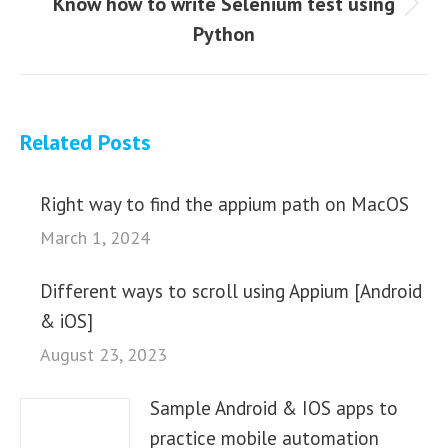
Know how to write Selenium test using
Next
Python
post:
Related Posts
Right way to find the appium path on MacOS
March 1, 2024
Different ways to scroll using Appium [Android
& iOS]
August 23, 2023
Sample Android & IOS apps to
practice mobile automation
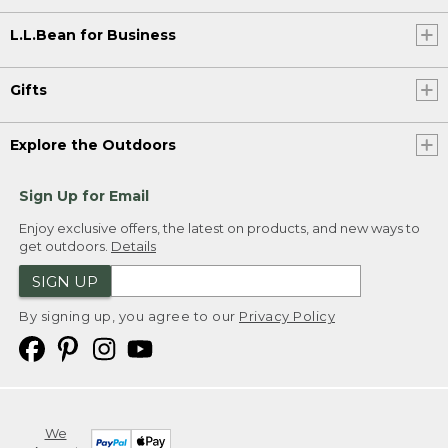
L.L.Bean for Business
Gifts
Explore the Outdoors
Sign Up for Email
Enjoy exclusive offers, the latest on products, and new ways to
get outdoors.
Details
SIGN UP
By signing up, you agree to our
Privacy Policy
We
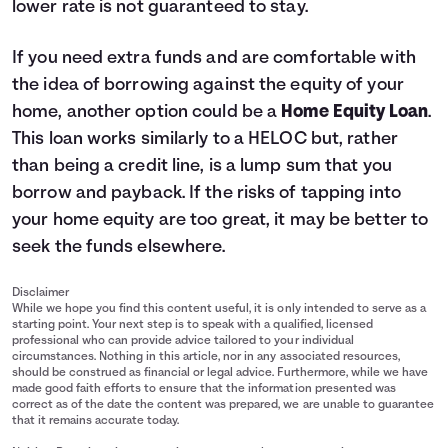
lower rate is not guaranteed to stay.
If you need extra funds and are comfortable with
the idea of borrowing against the equity of your
home, another option could be a
Home Equity Loan
.
This loan works similarly to a HELOC but, rather
than being a credit line, is a lump sum that you
borrow and payback. If the risks of tapping into
your home equity are too great, it may be better to
seek the funds elsewhere.
Disclaimer
While we hope you find this content useful, it is only intended to serve as a
starting point. Your next step is to speak with a qualified, licensed
professional who can provide advice tailored to your individual
circumstances. Nothing in this article, nor in any associated resources,
should be construed as financial or legal advice. Furthermore, while we have
made good faith efforts to ensure that the information presented was
correct as of the date the content was prepared, we are unable to guarantee
that it remains accurate today.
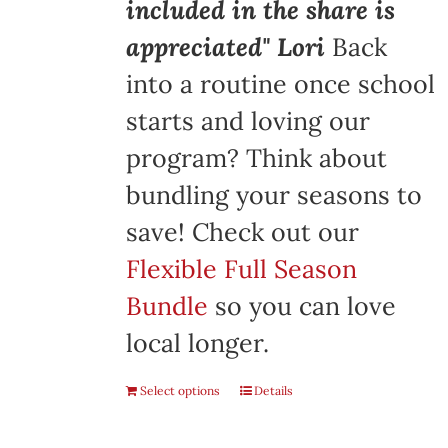
included in the share is
appreciated" Lori
Back
into a routine once school
starts and loving our
program? Think about
bundling your seasons to
save! Check out our
Flexible Full Season
Bundle
so you can love
local longer.
Select options
Details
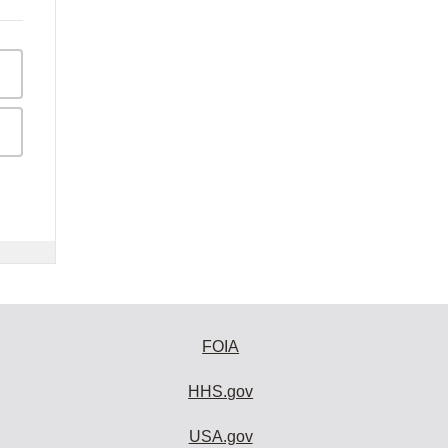
FOIA
HHS.gov
USA.gov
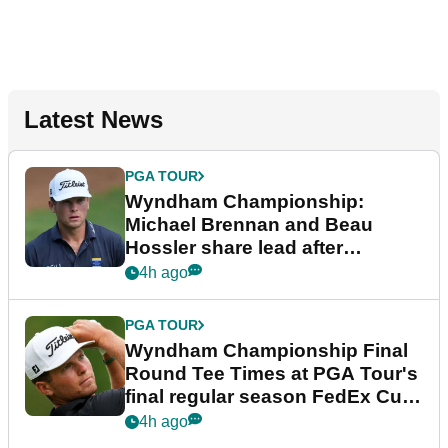
Latest News
PGA TOUR
Wyndham Championship:
Michael Brennan and Beau
Hossler share lead after
dramatic final round
4h ago
PGA TOUR
Wyndham Championship Final
Round Tee Times at PGA Tour's
final regular season FedEx Cup
event
4h ago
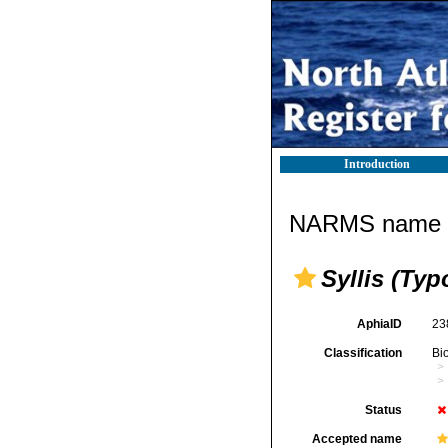
Introduction
NARMS name d
Syllis (Typo
AphiaID
23
Classification
Bi
Status
Accepted name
------------------------
Counting only lines that hold the word "advice", report how many there are in the listing above, as a number alone.

YOUR SOLUTION:
2